From the Right: And then we blinked...
Published: Friday, November 16, 2012
Updated: Wednesday, February 13, 2013 15:02
My thoughts in the early morning hours of Nov. 7 brought me back to a passage in a book I read some time ago. The passage from Walter Krauffman’s translation of Friedrich Nietzsche’s Thus Spoke Zarathustra reads:
“Alas, the time is coming when man will no longer give birth to a star. Alas, the time of the most despicable man is coming, he that is no longer able to despise himself. Behold, I show you the last man.
‘What is love? What is creation? What is longing? What is a star?’ thus asks the last man, and blinks.
The earth has become small, and on it hops the last man, who makes everything small. His race is as ineradicable as the flea; the last man lives longest.
‘We have invented happiness,’ say the last men, and they blink. They have left the regions where it was hard to live, for one needs warmth. One still loves one’s neighbor and rubs against him, for one needs warmth...
One still works, for work is a form of entertainment. But one is careful lest the entertainment be too harrowing. One no longer becomes poor or rich: both require too much exertion. Who still wants to rule? Who obey? Both require too much exertion.
No shepherd and one herd! Everybody wants the same, everybody is the same: whoever feels different goes voluntarily into a madhouse.
‘Formerly, all the world was mad,’ say the most refined, and they blink...
One has one’s little pleasure for the day and one’s little pleasure for the night: but one has a regard for health.
‘We have invented happiness,’ say the last men, and they blink.”
In this passage, Nietzsche develops the last man, a thinly veiled and brutal critique of bourgeois society. Here, he cites the absence of creativity, a tendency toward materialism, and the exhibition of herd behavior to demonstrate the weakness of man in this stage of human history. Perhaps the most disturbing quality of the last man is his ability to convince himself that he has found happiness in these qualities. Are the results of last Tuesday’s election indicative of the fact that modern America has now come to epitomize the last man’s reign?
“Who do we love?!” the campaign staffers asked. “Maggie for Gov!” the poll standers shouted back. That was the scene in Exeter a little after 7 a.m. last Tuesday. In the weeks before Election Day, I couldn’t help but notice the manifestation of “Obama Cares” stickers adhered to the bumpers of Honda Civics and Volvos around the state. This is the state of contemporary American political discourse: Who cares about me? Who loves me? Who will take care of me?

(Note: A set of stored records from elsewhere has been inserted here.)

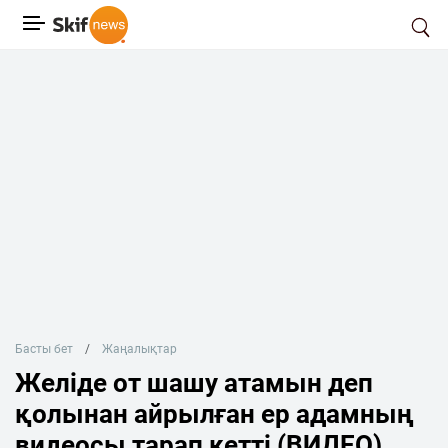
Басты бет
Жаңалықтар
Желіде от шашу атамын деп
қолынан айрылған ер адамның
видеосы тарап кетті (ВИДЕО)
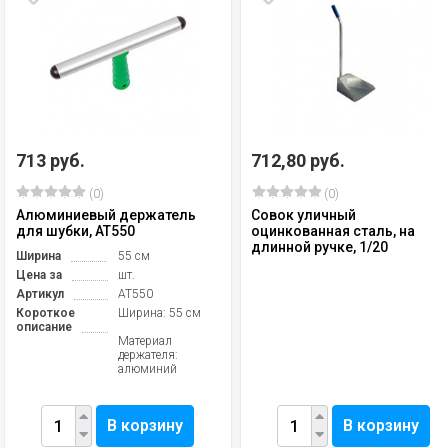
713 руб.
712,80 руб.
(0)
(0)
Алюминиевый держатель
Совок уличный
для шубки, AT550
оцинкованная сталь, на
длинной ручке, 1/20
Ширина
55 см
Цена за
шт.
Артикул
AT550
Короткое
Ширина: 55 см
описание
Материал
держателя:
алюминий
В корзину
В корзину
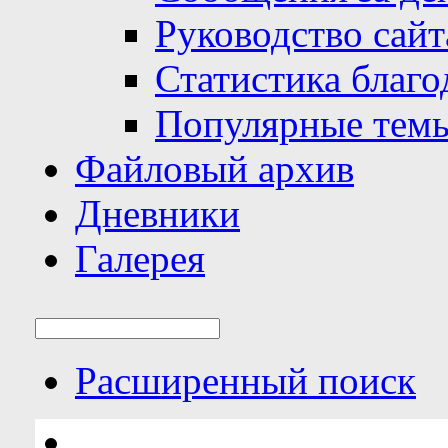
Руководство сайт
Статистика благо
Популярные тем
Файловый архив
Дневники
Галерея
Расширенный поиск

Could it be that the denigration of the family and the breakdown of the community have given rise to an age in which citizens now look to the government for these commodities of human emotion? Could anything be more masochistic than looking to politicians and bureaucrats for the sort of support that only family members and neighbors can provide? And what are the values of this new age of paternal government? One might say we are now living in the midst of an envy epidemic.
Rigid class structure and permanent class struggle are not features of American life, but the rhetoric of economic division, too, has now entered into the realm of American political discourse. The stillborn Occupy Wall Street movement gave us the absurd 99 percent -1 percent dichotomy, while politicians like Barack Obama and Elizabeth Warren have attributed the accomplishments of every successful man and woman in this country to the government.
The president: “If you were successful, somebody along the line gave you some help. There was a great teacher somewhere in your life. Somebody helped to create this unbelievable American system that we have that allowed you to thrive. Somebody invested in roads and bridges. If you’ve got a business, you didn’t build that. Somebody else made that happen.”
Senator Warren: “There is nobody in this country who got rich on his own – nobody! ... You moved your goods to market on the roads the rest of us paid for; you hired workers the rest of us paid to educate; you were safe in your factory because of police forces and fire forces that the rest of us paid for. You didn’t have to worry that marauding bands would come and seize everything at your factory, and hire someone to protect against this, because of the work the rest of us did. Now look, you built a factory and it turned into something terrific, or a great idea. God bless – keep a big hunk of it. But part of the underlying social contract is, you take a hunk of that and pay forward for the next kid who comes along.”
Crippling taxation and regulation are a small price to pay for utilizing one’s innate abilities and sharing one’s creativity with others via a market system. The wealth created by some, said the politician, ought to be rendered to the state for the material comfort of others. In this way, human happiness will finally be achieved. The herd agreed and then we blinked.
Nick Mignanelli is a senior political science major and a former intern at the Heritage Foundation.